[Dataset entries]

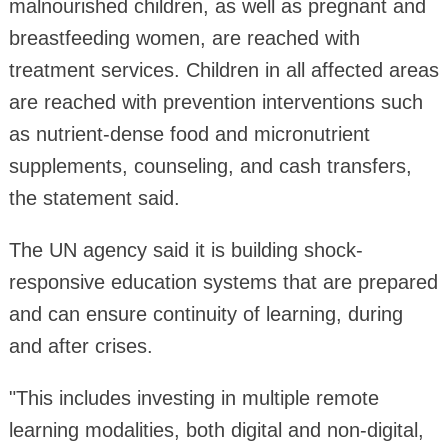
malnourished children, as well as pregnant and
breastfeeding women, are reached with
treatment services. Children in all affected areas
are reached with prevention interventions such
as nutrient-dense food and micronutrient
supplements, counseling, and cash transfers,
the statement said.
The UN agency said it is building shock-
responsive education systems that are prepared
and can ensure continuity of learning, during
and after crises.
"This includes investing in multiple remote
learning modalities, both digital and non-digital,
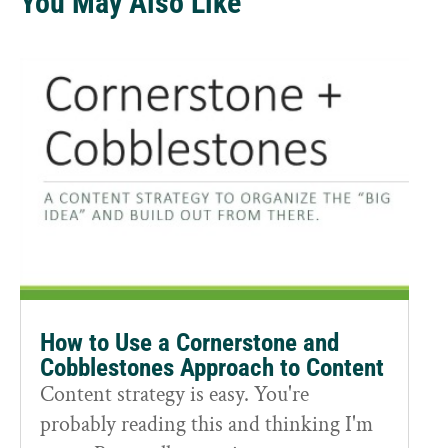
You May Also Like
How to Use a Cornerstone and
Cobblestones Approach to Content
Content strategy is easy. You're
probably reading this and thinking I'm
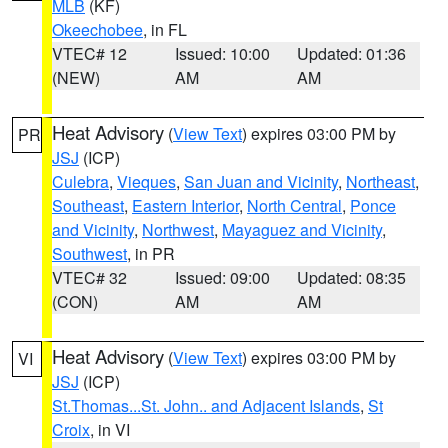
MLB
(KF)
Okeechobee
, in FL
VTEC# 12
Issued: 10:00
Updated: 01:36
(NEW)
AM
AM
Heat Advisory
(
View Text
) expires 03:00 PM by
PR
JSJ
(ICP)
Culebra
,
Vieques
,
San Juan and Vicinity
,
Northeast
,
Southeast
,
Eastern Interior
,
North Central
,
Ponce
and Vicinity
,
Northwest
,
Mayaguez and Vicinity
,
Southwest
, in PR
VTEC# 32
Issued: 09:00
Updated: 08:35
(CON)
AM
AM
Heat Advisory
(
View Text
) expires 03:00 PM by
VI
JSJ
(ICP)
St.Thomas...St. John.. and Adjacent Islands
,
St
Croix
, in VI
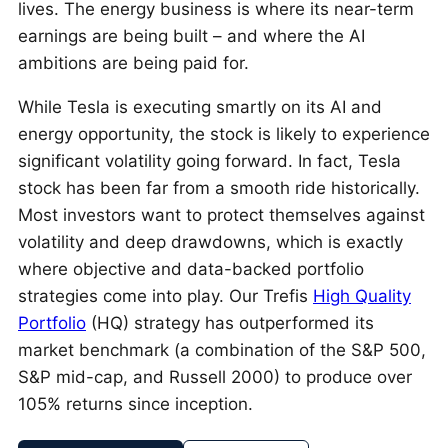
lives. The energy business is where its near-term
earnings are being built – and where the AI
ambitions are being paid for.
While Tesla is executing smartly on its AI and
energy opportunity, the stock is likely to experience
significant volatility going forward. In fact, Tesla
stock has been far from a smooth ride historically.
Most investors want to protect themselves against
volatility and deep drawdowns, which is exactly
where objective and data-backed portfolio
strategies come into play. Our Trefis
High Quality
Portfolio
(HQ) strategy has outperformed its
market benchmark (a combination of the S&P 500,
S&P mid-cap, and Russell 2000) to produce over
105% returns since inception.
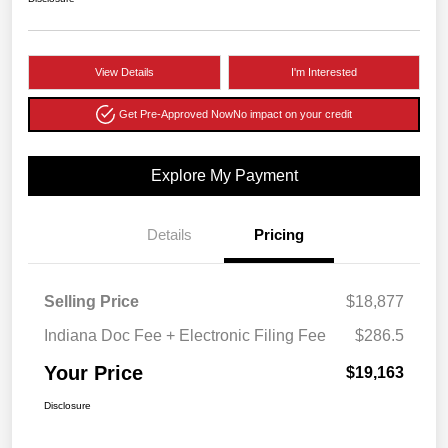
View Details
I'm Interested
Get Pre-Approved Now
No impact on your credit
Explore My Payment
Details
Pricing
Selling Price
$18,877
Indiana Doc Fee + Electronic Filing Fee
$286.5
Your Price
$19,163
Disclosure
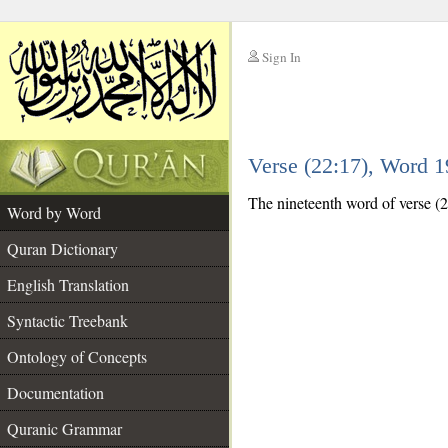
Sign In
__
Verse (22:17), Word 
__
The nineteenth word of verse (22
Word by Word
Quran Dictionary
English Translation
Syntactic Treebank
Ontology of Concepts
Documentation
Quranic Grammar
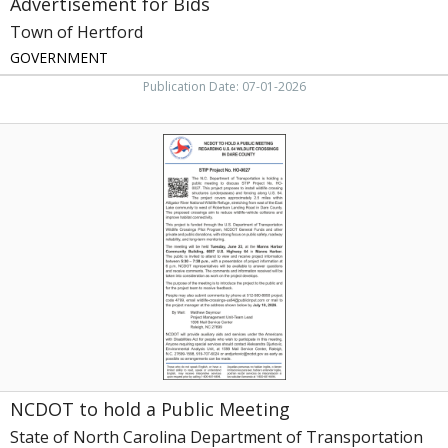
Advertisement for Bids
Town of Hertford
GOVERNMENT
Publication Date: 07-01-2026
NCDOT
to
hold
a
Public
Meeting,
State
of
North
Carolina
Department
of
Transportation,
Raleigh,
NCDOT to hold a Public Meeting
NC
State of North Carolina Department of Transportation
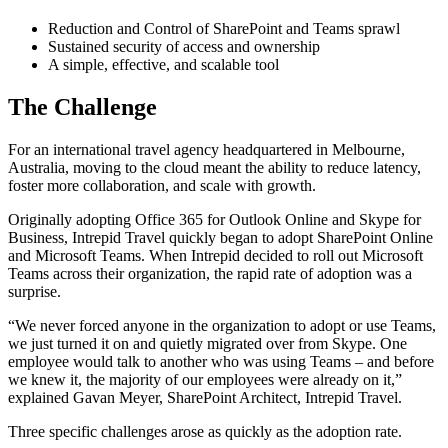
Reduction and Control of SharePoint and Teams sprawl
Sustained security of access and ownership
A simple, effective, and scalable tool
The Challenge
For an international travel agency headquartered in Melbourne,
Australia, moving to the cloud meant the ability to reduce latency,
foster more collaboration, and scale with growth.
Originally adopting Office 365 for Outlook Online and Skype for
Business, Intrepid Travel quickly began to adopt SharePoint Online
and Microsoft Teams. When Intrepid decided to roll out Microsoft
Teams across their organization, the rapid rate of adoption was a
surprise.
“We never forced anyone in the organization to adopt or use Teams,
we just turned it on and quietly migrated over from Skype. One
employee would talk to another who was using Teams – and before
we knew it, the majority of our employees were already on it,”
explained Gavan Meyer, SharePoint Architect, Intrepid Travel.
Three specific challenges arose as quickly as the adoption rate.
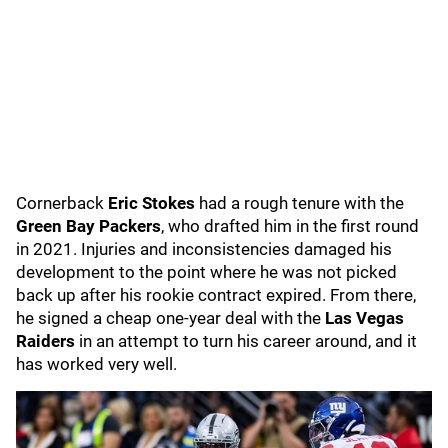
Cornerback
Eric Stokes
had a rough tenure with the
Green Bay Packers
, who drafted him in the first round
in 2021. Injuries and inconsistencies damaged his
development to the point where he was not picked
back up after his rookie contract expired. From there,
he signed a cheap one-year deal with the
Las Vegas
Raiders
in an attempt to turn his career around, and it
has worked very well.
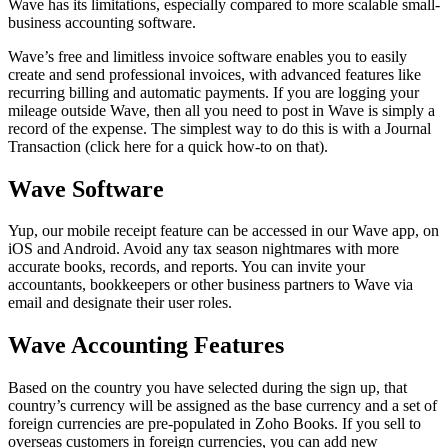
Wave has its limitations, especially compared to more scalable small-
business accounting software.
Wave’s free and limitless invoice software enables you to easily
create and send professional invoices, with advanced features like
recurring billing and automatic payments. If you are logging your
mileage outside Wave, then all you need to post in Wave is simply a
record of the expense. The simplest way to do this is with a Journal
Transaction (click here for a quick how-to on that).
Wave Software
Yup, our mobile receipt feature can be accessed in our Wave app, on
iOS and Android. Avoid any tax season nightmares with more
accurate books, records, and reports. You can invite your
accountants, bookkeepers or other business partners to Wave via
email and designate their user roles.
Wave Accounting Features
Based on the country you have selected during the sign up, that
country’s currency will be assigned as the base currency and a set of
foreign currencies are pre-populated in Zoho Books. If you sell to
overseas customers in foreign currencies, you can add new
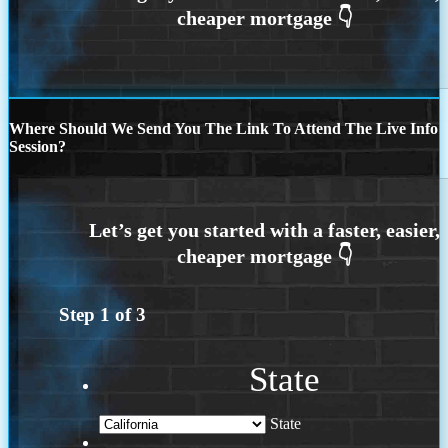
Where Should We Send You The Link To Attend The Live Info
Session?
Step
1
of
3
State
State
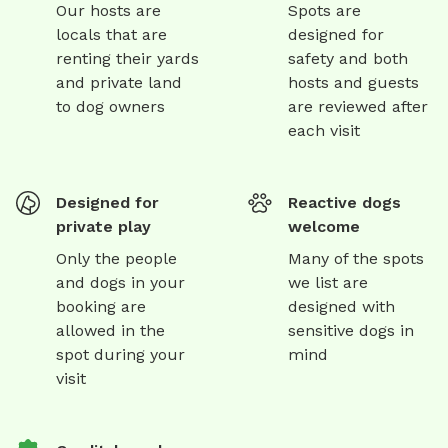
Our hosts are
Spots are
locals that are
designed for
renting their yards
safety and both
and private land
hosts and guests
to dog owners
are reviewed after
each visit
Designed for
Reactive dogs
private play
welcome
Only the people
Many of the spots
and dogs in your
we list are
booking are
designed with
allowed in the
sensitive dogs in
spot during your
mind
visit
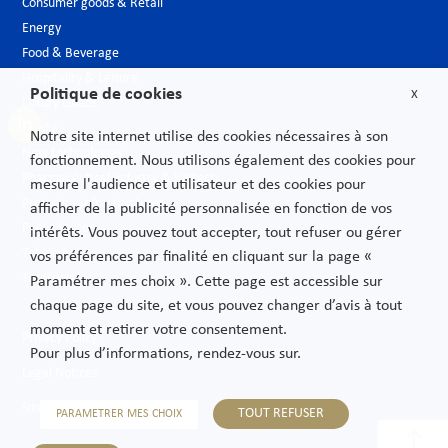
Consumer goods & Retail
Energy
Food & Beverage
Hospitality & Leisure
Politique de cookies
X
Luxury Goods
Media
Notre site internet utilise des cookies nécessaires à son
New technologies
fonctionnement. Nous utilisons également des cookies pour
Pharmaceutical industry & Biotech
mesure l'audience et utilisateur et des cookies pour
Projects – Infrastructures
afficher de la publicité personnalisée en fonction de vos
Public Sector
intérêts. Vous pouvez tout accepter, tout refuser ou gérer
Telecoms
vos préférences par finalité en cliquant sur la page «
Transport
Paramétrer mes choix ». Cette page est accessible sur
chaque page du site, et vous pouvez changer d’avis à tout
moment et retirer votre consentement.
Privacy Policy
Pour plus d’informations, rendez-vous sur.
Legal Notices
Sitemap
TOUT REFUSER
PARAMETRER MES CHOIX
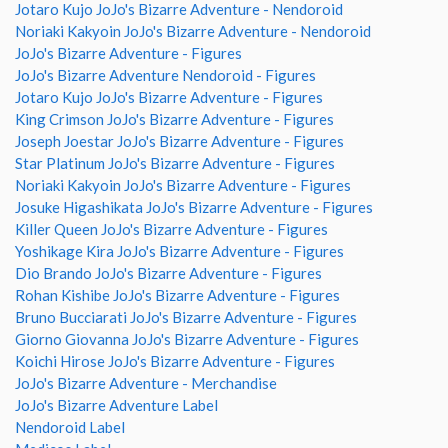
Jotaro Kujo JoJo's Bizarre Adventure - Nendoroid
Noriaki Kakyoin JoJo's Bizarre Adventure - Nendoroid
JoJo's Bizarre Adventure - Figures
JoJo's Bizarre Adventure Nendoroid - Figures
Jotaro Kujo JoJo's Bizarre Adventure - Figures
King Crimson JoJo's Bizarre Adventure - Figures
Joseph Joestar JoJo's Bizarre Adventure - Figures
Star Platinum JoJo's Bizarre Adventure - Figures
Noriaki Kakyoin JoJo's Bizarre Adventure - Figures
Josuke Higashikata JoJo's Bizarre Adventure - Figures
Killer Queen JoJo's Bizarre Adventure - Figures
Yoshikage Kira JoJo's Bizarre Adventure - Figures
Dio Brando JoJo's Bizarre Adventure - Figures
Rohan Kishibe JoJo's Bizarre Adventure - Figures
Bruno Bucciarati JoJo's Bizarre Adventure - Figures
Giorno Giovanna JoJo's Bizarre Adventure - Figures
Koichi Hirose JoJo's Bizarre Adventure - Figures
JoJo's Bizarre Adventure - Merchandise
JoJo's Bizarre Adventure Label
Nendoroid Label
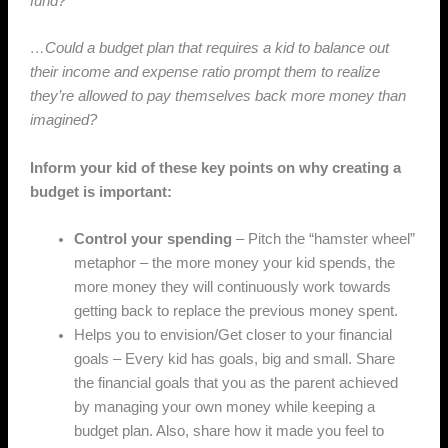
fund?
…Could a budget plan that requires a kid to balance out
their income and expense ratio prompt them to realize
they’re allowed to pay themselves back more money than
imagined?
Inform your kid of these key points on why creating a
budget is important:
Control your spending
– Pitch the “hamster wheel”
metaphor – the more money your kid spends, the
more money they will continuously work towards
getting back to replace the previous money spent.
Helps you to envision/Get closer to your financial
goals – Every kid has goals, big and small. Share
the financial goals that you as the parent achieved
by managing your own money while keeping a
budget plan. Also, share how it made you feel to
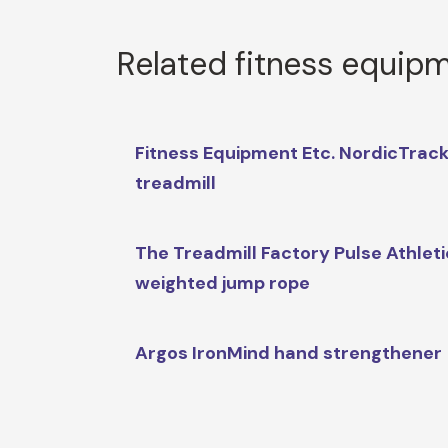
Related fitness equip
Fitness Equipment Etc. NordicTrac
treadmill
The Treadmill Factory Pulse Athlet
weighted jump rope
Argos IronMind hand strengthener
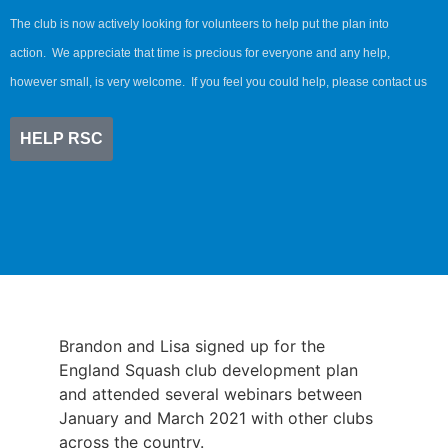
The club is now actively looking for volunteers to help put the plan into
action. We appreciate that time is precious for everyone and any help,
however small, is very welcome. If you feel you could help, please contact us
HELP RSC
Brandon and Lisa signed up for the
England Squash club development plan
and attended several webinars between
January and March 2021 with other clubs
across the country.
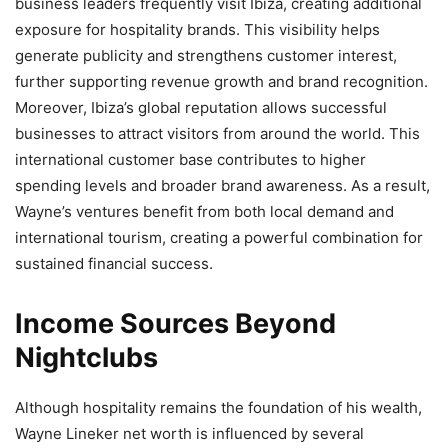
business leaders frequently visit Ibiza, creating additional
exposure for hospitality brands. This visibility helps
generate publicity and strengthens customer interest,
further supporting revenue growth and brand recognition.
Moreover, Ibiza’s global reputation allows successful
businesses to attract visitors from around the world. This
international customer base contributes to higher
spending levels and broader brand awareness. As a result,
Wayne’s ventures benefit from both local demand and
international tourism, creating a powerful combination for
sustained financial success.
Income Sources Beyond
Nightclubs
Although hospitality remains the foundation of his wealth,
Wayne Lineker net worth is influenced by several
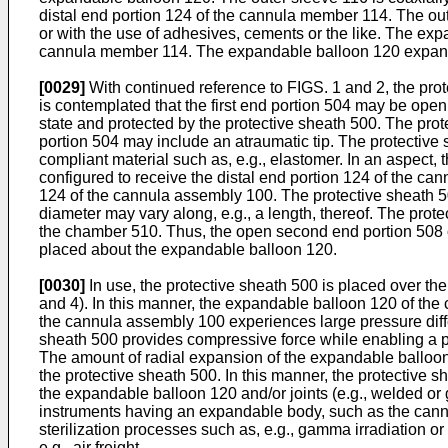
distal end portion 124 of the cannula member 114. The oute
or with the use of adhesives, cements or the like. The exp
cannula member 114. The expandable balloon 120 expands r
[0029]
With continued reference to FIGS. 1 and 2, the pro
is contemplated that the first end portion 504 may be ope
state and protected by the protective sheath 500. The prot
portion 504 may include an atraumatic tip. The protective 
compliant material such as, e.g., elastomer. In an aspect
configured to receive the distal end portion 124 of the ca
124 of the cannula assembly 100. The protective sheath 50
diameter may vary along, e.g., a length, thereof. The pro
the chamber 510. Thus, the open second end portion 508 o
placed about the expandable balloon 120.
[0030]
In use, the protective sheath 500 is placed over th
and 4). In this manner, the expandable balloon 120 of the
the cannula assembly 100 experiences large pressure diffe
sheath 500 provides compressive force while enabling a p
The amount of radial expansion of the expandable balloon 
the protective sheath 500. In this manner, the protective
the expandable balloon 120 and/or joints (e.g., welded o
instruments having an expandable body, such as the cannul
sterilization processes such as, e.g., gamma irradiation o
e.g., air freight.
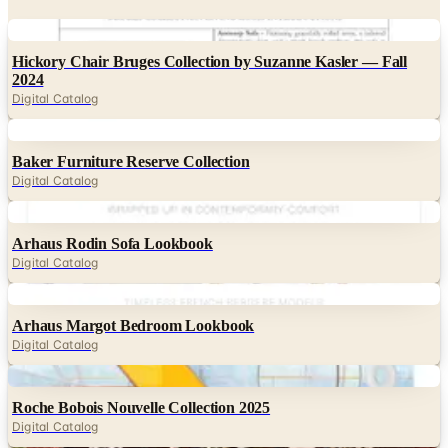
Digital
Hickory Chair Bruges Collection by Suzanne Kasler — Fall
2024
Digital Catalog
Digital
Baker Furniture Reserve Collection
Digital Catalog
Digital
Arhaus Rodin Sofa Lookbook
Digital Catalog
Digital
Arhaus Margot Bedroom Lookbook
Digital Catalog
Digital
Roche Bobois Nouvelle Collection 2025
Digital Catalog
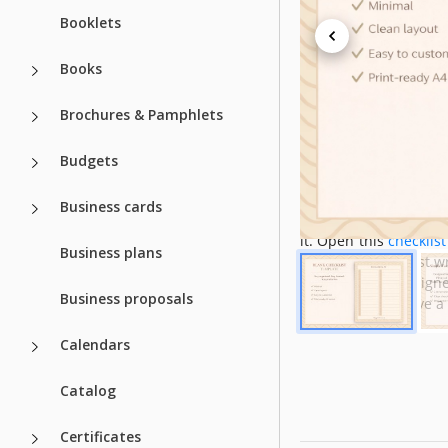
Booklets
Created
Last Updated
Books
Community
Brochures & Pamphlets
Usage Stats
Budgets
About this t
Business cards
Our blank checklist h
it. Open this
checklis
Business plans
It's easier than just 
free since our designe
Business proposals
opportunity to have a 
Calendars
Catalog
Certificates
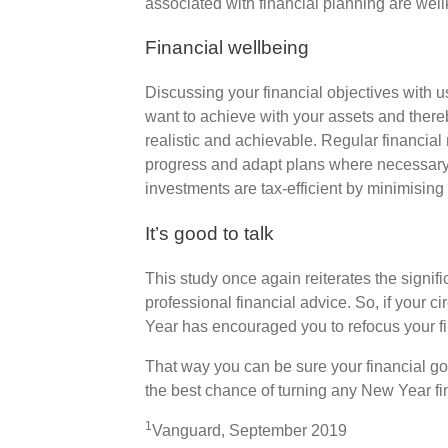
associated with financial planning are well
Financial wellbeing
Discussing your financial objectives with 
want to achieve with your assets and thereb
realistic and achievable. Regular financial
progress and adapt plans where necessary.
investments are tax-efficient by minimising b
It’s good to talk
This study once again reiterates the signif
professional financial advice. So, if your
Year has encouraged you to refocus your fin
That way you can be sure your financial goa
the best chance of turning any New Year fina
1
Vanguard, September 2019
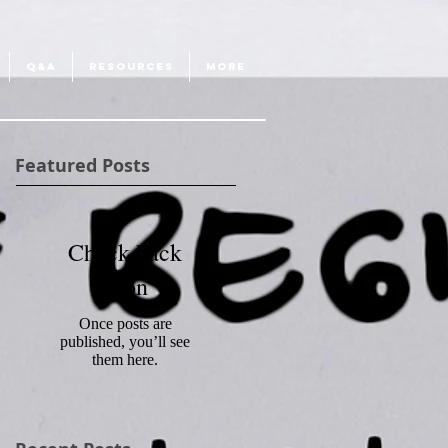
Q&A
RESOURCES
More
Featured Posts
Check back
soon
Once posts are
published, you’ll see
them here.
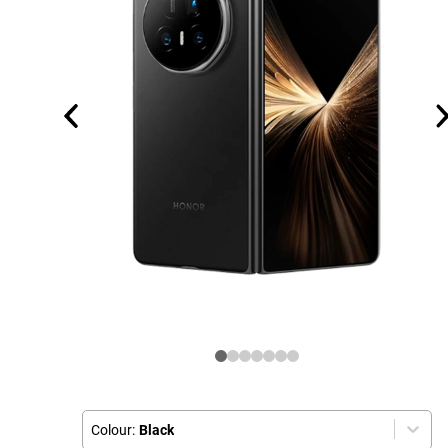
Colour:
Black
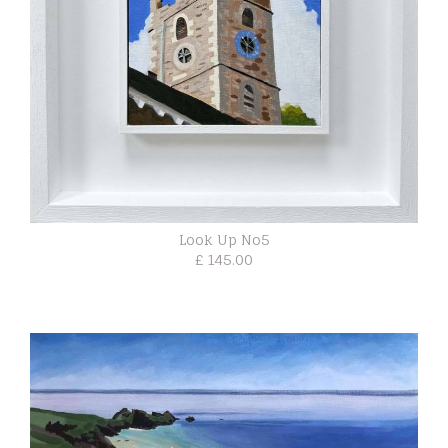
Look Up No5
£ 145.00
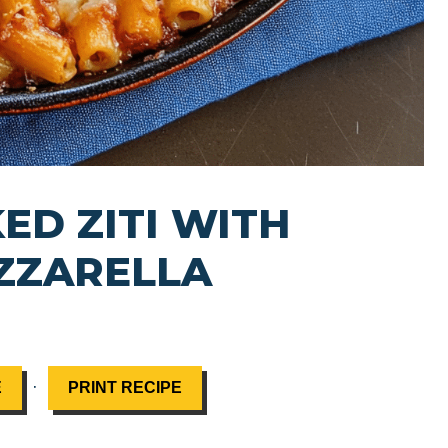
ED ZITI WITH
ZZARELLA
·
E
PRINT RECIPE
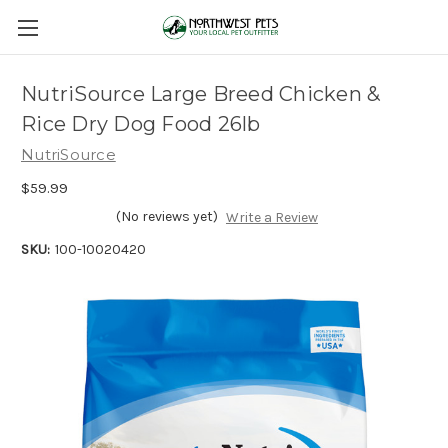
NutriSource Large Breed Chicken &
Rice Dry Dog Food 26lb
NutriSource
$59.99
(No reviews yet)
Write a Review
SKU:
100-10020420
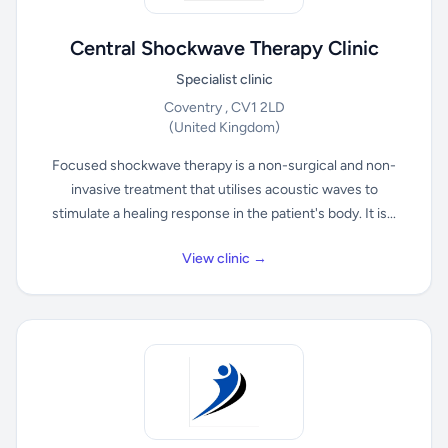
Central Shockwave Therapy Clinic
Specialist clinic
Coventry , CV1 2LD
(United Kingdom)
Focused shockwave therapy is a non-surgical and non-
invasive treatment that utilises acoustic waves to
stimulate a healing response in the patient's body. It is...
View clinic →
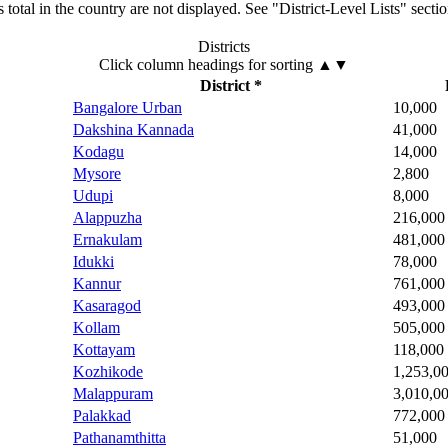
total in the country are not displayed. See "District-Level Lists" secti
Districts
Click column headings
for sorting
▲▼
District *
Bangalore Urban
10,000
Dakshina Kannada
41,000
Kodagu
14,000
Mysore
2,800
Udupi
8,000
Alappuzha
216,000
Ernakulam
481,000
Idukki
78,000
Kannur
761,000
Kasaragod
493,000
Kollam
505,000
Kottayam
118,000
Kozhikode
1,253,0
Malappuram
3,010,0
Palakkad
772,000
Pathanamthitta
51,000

Exercise
In the answer, give only the lines from the top of the data above through the line with "in multiple remote", reproduced exactly; no picture may appear.

Solution below
malnourished children, as well as pregnant and
breastfeeding women, are reached with
treatment services. Children in all affected areas
are reached with prevention interventions such
as nutrient-dense food and micronutrient
supplements, counseling, and cash transfers,
the statement said.
The UN agency said it is building shock-
responsive education systems that are prepared
and can ensure continuity of learning, during
and after crises.
"This includes investing in multiple remote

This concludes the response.